This also makes me question whether we need to have filtering built in - or whether it could be another Logging provider that you would nest other loggers under.

builder.Logging.AddLogFilter( logs =>
{
  logs.AddConsoleLogger();
  Logs.AddXXXLogger();
}

Which would be all managable through config as to what filtering is desired.

cijothomas commented 1 year ago

It would collect information on each log entry passed through it. It would build up a dictionary with each log message, including:

@samsp-msft You'll be to collect information those logs only which were made using the ILogger instances obtained from the same LoggerFactory to which the LoggerProvider was added. I could setup one/many other LoggerFactory instances with different providers, and there is no way to get that information inside the provider you create. (Which is different from Activity/Meter/EventSource - they all allow setting up listeners, so there is way to "hide" anything.)

Tratcher commented 11 months ago

More examples of wanting to emit a specific log from a category: https://github.com/microsoft/reverse-proxy/discussions/2202

halter73 commented 9 months ago

49924 appears to be a special case of this issue.
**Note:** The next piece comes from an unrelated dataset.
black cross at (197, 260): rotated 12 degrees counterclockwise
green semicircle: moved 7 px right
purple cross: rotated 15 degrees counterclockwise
noahfalk commented 6 months ago

I'd like to propose a narrow and more concrete solution to see if we can move this forward. We would add a new API similar to this (I'm not too concerned with exact naming or signature, the proposal is primarily about the general concept and scope):

public static class LoggingFilter
{
    public static void AddDynamicFilter(
        this ILoggingBuilder builder,
        string category, 
        Func<LogLevel, EventId, TState, Exception?, Func<TState,Exception?,string>, bool> filter);
}

Every time ILogger.Log() gets called on an ILogger produced from this ILoggerFactory it would do: 1) [pre-existing behavior] if IsEnabled() is false return without logging 2) [new behavior] call each dynamic filter delegate with matching category prefix, if any of the filters returns false return without logging. 3) [pre-existing behavior] forward the call to registered ILoggerProviders

Some possible usage examples:

// sample a randomly selected 5% of logs
builder.Logging.AddDynamicFilter(null,
    (level, eventId, state, exception, formatter) => Random.Shared.NextDouble() < 0.05);

// only log messages if there is an active Activity which is marked as Recorded
// (distributed tracing sampling rules determine this)
builder.Logging.AddDynamicFilter(null,
    (level, eventId, state, exception, formatter) => Activity.Current?.IsRecorded);

// eliminate a known noisy log message
builder.Logging.AddDynamicFilter("FooCorp.SomeCategoryName",
    (level, eventId, state, exception, formatter) => eventId != UndesiredEventId);

// rate limiting
// assuming some helper rateLimiter object has already been written that keeps track
// of an incrementing count and resets it on a timer
builder.Logging.AddDynamicFilter(null,
    (level, eventId, state, exception, formatter) => rateLimiter.IsNewMessageWithinLimit());

My immediate focus is less on the details and more on getting some agreement about the scope of solution. In particular I am suggesting these things are out of scope for this feature:

JamesNK commented 6 months ago
public static class LoggingFilter
{
    public static void AddDynamicFilter(
        this ILoggingBuilder builder,
        string category, 
        Func<LogLevel, EventId, TState, Exception?, Func<TState,Exception?,string>, bool> filter);
}

I'm not sure TState would work here. Where does the type information come from?

Being able to access the state is useful. It would require casting it to IReadOnlyList<KeyValuePair<string, object>> but finding a pay-for-play way of doing that is tough.

We don't want to preemptively cast state to a list because that could cause boxing, and state doesn't have to implement the list interface.

Update: Would changing the signature to AddDynamicFilter<TState> be enough?

reyang commented 6 months ago
  1. Do we want category to be the exact category name or it'll support wildcard/prefix? (I think the latter would be more useful, and better aligned with existing pattern; the downside is potential overlap and perf cost).
  2. With AddDynamicFilter, I wonder if folks would need RemoveDynamicFilter or ClearDynamicFilters / RemoveAllDynamicFilters. SetDynamicFilter could be another option. Considering the business need "this would allow users to turn on/off specific messages from a library without necessarily seeing all other messages at the same logging level", removing existing filters could be useful although the user could choose to put the switch/on/off logic in their callbacks.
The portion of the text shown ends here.